Auch in diesem Zimmer hatten sich einige Sachen verändert, seit das Schiff unter der Macht der Piraten, oder viel mehr unter der von Aiza, stand. Anstatt der Sammlung von alten Seekarten lag nun eine Truhe, welche mit Schmuck gefüllt war, in der Ecke. Erneut konnte ich den Schmerz beinahe körperlich spüren. Das veranschaulichte nur noch deutlicher den Unterschied zwischen Aiza und dem alten Captain. Während er sich auf seinen Beruf fokussiert hatte, legte sie viel mehr Wert auf schöne Kleidung und Reichtum. Klar, auch ich achtete darauf, wie ich mich kleidete und zeigte, aber mir war es so anerzogen worden. Als adelige Frau gehörte es sich nicht, zu arbeiten. Meine Aufgabe war es, schön auszusehen und meine Familie so in der Öffentlichkeit zu vertreten.

War es falsch von mir, Aiza dafür zu verurteilen? Immerhin tat sie die gleichen Sachen wie ich.
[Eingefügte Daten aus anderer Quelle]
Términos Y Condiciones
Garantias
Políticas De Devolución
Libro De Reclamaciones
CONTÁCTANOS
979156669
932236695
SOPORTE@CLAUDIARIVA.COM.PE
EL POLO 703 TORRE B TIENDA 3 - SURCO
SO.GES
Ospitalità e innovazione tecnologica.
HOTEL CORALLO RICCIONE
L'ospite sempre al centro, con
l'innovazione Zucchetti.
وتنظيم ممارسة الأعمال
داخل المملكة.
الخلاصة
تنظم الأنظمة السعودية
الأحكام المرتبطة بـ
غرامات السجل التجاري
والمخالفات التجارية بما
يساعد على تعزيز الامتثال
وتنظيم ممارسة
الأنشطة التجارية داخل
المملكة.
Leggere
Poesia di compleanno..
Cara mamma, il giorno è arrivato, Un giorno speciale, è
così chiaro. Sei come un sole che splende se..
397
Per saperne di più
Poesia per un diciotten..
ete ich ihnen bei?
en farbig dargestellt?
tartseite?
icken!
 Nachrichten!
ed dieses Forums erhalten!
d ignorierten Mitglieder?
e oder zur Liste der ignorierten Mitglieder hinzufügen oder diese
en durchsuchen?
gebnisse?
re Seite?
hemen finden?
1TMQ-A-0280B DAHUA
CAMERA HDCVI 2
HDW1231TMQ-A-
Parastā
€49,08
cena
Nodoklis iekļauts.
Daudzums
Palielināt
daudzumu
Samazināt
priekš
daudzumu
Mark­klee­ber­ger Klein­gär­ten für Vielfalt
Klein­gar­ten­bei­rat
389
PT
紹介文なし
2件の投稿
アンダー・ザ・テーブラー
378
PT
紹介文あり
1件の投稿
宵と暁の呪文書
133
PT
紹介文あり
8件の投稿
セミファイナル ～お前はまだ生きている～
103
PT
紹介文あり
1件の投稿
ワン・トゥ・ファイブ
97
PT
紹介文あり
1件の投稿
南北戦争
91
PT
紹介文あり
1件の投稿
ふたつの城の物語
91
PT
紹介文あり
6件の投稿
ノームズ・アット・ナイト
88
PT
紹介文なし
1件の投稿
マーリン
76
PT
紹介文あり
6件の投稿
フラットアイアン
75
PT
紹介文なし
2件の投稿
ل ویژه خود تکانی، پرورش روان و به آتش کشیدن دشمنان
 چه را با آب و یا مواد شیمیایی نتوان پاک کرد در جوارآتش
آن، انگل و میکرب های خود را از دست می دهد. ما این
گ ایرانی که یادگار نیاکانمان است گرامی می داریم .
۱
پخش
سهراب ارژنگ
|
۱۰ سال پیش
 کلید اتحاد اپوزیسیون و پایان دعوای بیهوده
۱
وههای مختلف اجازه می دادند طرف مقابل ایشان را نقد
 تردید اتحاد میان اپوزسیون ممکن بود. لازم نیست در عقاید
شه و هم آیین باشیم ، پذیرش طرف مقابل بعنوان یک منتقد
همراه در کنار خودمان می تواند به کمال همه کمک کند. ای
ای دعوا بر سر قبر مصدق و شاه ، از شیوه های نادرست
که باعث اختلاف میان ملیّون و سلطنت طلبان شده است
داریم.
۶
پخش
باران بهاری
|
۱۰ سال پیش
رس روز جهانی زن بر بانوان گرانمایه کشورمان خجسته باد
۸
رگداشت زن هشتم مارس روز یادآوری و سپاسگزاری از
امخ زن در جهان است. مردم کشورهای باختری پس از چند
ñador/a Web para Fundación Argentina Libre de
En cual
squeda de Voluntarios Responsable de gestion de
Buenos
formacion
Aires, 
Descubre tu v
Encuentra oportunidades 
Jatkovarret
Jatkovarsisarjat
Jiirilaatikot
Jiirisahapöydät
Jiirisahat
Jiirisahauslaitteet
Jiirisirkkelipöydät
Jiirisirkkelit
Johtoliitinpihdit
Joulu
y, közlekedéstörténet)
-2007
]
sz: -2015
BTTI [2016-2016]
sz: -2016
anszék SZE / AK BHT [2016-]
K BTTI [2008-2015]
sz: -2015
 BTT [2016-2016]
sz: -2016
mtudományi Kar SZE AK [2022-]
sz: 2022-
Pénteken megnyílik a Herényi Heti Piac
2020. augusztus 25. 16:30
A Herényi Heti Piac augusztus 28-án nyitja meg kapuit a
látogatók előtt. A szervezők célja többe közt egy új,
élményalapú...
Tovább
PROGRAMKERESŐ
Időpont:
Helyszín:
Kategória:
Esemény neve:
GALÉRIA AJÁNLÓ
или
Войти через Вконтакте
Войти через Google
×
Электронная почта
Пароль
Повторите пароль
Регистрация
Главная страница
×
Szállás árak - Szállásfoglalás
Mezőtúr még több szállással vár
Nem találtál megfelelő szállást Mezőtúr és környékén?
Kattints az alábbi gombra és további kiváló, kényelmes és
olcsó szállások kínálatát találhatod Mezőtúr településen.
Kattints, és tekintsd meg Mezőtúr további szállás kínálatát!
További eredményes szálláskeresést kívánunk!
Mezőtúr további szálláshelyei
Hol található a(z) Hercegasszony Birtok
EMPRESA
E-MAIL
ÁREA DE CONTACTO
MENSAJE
Als sich eine Hand unter mein Kinn legte, sah ich zu dem Captain hoch. Trotz der fast unzumutbaren Außentemperaturen war ihre Hand nicht kalt, sie fühlte sich ein wenig rau an. Immer noch waren ihre Augen schwarz umrandet, was ich trotz der Dunkelheit in der Kabine gut erkennen konnte. Es verlieh ihr etwas Mystisches. Mir war bewusst, dass sich dieser Gedanke wiederholte, aber es entsprach nun mal der Wahrheit. Jedes Mal, wenn ich ihre Augen sah, schoss es mir durch den Kopf.

Diese Art von Schminke stand für etwas, dass sie von der Masse an Frauen, die ich in meinem Leben schon gesehen hatte, abhob. Nicht, dass sie das nötig hatte. Aiza war die erste Piratin, die ich je gesehen hatte, und vermutlich auch die Letzte, die ich je sehen würde. Und neben ihrer bestimmten Umgangsart mit anderen Menschen hatte sie genug Persönlichkeitsmerkmale, die mir bisher nur bei Männern aufgefallen waren. Ihre überirdische Art, sich zu schminken, grenzte sie nur noch mehr von jeglichem zivilen Leben ab.

„Sorina." Es schmerzte ein wenig, ihre Stimme so sanft zu hören. Bis jetzt hatte sie mich mehr toleriert als wirklich akzeptiert. Nicht, dass es mir gefallen hatte, jedoch war das so... einfach gewesen. Ich hatte verstanden, was los war, was gerade vor sich ging. Nun hatte ich schon seit Stunden den Überblick verloren. Seit dem Zeitpunkt des Todes meines Vaters, um genau zu sein.

Als der Captain sich schließlich bewegte, zuckte ich zusammen. Ich wusste nicht, wie lange ich gerade meinen Gedanken hinterhergehangen hatte und Aiza einfach nur in die Augen geschaut hatte. Gott, wie dumm von mir. Andererseits war sie eine Piratin und kein wichtiger Mensch in meinem Leben, also konnte es mir eigentlich egal sein, was sie von mir dachte. Es sollte mir wirklich egal sein. Nur leider wusste ich nur zu gut, dass es nicht so war.

„Willst du dir keine Schlafsachen anziehen?" Wieder klang ihre Stimme sanft, als wäre ich ein Glas, das jeden Moment zersplittern könnte, wenn sie nicht Acht gab. Schnell nickte ich, bevor die Situation noch unangenehmer werden konnte.

Erst jetzt fiel mir auf, dass ich keine passenden Schlafsachen dabei hatte. Ich hatte bis jetzt immer in einem Unterkleid geschlafen, was genauso unangenehm war, wie es sich anhörte. Die vielen Tüllröcke hatten meine Beine vollständig zerkratzt und aufgrund der kurzen Ärmel war ich fast erfroren.

Nun jedoch hatte ich kein Unterkleid mehr an. Ich hatte es ebenfalls gegen die Hose und das Hemd von Aiza getauscht.

„Kannst du mir sagen, wo deine Sachen sind? Ich kann jemanden danach schicken."

Sie ging wirklich davon aus, dass ich eigene Schlafsachen mitgenommen hatte. Also schaute ich sie nur stumm an.

„Es ist kein Problem, ich kann in diesen Sachen schlafen."